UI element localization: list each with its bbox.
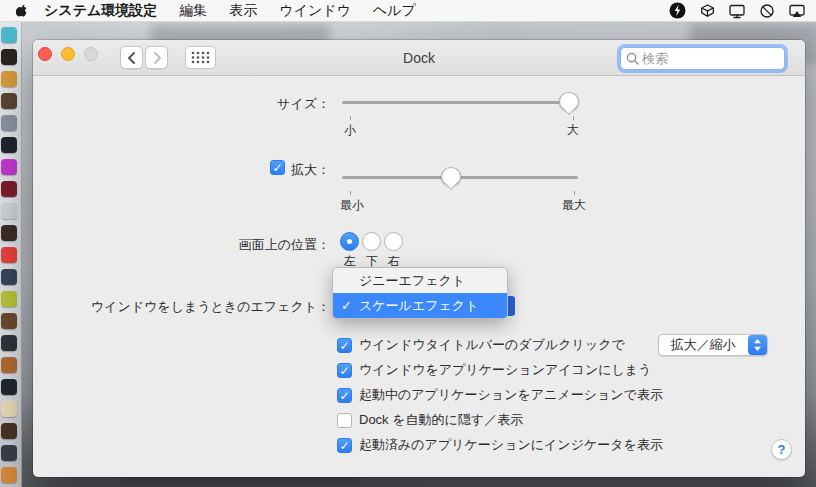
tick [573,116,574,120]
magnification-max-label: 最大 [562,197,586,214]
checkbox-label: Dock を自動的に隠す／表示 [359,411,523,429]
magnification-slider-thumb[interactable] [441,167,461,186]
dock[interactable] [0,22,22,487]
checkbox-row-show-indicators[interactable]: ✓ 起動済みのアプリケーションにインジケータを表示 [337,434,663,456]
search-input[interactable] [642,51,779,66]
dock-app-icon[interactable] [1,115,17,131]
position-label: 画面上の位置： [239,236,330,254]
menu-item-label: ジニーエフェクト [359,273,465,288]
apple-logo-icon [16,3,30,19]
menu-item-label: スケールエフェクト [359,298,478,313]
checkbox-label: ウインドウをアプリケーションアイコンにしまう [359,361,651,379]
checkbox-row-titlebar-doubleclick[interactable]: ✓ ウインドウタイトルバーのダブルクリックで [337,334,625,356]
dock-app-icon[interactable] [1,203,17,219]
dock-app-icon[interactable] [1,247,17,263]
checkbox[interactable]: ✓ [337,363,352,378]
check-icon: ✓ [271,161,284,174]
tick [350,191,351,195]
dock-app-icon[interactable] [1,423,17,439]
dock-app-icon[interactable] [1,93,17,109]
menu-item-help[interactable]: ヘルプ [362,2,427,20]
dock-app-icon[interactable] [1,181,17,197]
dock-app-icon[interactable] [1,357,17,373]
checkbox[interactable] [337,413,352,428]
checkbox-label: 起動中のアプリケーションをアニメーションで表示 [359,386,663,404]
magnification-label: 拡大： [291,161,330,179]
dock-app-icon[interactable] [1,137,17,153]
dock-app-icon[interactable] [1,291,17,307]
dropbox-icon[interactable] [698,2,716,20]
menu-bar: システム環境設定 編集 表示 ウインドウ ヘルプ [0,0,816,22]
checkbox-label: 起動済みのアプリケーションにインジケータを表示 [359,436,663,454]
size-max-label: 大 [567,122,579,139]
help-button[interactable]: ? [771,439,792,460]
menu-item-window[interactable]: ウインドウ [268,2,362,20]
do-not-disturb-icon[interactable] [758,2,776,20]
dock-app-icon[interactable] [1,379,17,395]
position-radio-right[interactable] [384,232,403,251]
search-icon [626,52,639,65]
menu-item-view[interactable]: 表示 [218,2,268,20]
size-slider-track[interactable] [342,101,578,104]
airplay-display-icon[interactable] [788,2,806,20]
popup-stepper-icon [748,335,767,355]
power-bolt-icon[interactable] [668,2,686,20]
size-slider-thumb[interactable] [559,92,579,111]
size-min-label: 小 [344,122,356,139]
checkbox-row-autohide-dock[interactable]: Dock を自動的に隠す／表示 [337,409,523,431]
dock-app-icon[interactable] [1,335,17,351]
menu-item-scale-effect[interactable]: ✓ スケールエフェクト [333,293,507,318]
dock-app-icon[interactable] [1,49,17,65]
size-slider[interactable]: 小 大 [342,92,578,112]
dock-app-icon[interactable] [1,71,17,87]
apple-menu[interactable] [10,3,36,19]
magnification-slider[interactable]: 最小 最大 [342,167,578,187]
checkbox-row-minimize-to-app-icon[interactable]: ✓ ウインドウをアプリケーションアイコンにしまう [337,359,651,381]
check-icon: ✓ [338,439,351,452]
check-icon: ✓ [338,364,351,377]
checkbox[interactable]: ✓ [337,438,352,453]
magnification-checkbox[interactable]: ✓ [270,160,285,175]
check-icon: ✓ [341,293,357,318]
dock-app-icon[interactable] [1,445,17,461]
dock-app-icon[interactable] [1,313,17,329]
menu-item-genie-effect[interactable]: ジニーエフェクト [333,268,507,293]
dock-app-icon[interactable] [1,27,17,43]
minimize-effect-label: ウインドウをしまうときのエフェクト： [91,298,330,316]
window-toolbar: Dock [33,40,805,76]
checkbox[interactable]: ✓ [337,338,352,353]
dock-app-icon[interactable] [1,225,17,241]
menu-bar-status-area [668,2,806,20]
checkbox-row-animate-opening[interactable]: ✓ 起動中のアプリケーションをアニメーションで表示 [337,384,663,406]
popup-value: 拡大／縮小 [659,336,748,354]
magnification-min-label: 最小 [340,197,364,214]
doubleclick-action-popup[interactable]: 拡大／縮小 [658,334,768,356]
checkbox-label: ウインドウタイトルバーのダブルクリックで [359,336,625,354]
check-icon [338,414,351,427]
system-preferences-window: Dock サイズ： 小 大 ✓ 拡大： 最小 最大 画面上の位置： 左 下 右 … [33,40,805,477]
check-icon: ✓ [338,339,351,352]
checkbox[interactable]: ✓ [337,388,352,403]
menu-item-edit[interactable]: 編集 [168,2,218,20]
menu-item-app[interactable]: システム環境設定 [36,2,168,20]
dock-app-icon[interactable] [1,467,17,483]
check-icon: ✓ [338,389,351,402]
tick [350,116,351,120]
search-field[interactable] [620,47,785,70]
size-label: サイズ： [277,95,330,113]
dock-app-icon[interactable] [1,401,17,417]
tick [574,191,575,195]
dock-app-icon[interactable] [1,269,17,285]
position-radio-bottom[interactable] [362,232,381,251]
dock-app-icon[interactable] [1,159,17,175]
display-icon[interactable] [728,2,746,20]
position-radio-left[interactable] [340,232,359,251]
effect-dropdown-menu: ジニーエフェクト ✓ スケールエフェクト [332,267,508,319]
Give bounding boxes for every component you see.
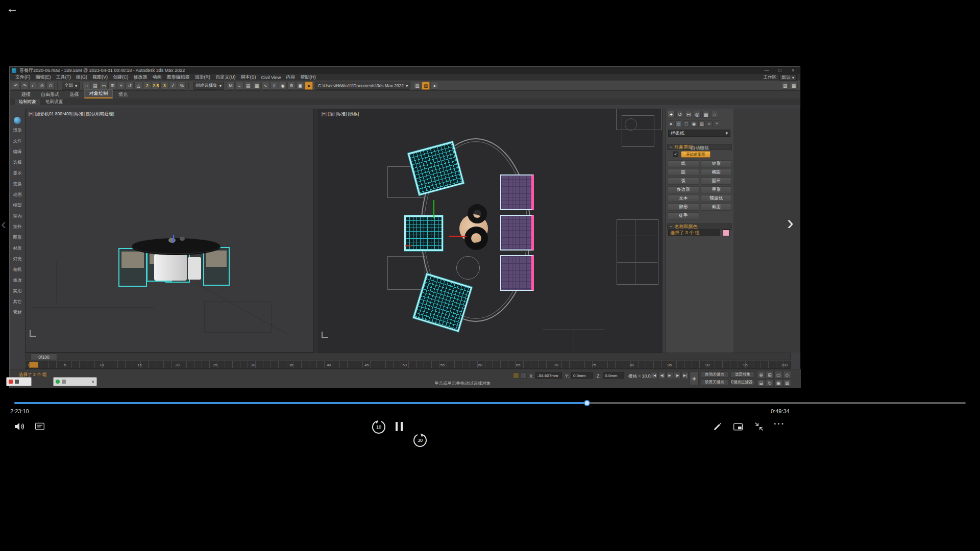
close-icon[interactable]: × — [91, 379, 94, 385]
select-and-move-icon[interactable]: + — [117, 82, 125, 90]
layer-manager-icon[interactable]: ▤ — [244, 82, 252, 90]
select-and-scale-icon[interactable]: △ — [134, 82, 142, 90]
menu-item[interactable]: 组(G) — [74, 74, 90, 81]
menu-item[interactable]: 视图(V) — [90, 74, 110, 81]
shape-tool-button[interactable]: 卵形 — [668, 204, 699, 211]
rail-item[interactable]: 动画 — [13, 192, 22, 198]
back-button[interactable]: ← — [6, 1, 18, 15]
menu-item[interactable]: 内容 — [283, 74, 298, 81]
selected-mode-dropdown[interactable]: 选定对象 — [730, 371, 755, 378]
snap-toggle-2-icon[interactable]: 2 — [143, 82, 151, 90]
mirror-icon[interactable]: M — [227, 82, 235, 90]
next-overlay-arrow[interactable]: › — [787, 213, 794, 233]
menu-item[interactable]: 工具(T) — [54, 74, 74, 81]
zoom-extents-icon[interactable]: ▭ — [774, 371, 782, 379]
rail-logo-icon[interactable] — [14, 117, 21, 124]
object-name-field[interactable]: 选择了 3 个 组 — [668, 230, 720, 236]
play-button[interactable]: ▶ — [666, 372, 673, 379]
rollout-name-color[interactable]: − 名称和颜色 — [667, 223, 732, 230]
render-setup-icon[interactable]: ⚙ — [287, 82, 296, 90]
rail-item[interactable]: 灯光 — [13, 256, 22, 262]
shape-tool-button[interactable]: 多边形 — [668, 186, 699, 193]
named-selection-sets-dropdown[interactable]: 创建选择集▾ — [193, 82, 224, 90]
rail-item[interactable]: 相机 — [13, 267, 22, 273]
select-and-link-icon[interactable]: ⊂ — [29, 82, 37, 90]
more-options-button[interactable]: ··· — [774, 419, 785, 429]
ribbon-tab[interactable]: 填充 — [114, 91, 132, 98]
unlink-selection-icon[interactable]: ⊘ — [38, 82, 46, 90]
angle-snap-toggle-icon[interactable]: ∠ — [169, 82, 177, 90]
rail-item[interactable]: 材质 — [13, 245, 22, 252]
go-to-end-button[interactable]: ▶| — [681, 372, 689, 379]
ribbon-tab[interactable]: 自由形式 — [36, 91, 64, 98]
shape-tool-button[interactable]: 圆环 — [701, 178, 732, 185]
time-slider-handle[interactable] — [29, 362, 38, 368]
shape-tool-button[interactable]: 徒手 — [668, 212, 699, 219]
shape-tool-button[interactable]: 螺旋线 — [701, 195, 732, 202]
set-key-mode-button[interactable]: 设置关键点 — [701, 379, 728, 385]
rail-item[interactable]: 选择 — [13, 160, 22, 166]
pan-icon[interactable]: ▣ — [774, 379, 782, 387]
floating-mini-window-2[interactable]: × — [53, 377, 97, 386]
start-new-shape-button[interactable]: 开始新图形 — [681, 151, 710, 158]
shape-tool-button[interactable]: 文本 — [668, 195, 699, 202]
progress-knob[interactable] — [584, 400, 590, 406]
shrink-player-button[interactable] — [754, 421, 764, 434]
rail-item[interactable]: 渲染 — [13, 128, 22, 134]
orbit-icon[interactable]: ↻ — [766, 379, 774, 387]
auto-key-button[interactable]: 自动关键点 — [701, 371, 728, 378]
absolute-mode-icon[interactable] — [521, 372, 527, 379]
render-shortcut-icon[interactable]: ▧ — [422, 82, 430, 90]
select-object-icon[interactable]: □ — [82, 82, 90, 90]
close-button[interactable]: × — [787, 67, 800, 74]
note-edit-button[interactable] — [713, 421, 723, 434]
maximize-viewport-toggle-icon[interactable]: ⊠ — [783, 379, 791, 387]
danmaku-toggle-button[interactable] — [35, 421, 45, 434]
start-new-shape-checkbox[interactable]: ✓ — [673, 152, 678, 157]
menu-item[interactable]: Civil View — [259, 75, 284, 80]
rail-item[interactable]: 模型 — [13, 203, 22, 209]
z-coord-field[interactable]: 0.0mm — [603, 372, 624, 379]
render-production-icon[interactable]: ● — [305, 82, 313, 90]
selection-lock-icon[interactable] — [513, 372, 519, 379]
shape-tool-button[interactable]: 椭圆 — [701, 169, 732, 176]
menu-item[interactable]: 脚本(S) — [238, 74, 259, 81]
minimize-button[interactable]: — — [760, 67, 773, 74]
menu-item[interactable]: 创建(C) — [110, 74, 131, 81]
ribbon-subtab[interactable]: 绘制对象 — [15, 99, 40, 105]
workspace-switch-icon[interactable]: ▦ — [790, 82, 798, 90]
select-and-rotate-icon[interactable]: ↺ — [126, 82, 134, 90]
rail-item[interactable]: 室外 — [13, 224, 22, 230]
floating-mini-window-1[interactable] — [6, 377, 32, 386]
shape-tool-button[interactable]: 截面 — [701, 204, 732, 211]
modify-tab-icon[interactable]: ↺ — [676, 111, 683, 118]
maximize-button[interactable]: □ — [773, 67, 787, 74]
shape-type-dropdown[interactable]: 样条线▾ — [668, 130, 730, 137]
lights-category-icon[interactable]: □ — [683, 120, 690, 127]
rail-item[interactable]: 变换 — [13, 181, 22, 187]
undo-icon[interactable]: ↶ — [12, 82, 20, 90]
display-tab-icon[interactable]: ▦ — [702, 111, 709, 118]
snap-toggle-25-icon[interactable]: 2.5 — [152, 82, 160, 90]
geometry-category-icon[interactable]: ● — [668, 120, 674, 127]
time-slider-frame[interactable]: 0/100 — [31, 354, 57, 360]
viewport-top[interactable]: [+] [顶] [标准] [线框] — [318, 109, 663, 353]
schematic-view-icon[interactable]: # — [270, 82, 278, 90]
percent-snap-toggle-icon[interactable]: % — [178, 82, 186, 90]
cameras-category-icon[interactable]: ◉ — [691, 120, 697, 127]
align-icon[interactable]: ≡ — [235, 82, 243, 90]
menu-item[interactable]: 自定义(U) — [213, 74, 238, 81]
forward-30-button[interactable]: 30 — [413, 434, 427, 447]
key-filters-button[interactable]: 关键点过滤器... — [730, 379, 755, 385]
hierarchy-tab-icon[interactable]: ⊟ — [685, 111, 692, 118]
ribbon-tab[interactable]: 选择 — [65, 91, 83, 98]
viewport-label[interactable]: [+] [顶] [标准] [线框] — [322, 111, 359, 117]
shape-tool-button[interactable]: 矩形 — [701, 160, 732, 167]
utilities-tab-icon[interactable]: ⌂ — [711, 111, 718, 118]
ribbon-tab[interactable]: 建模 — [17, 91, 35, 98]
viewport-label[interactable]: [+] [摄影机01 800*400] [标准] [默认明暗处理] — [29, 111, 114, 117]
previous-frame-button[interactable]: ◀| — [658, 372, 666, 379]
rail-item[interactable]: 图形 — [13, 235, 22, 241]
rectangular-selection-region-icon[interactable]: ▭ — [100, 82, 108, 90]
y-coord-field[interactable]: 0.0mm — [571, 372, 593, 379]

Exercise →
Your task is to find every line above containing the word "scale" and copy it.

Exercise response →
menu-item-scale-effect[interactable]: ✓ スケールエフェクト [333,293,507,318]
select-and-scale-icon[interactable]: △ — [134, 82, 142, 90]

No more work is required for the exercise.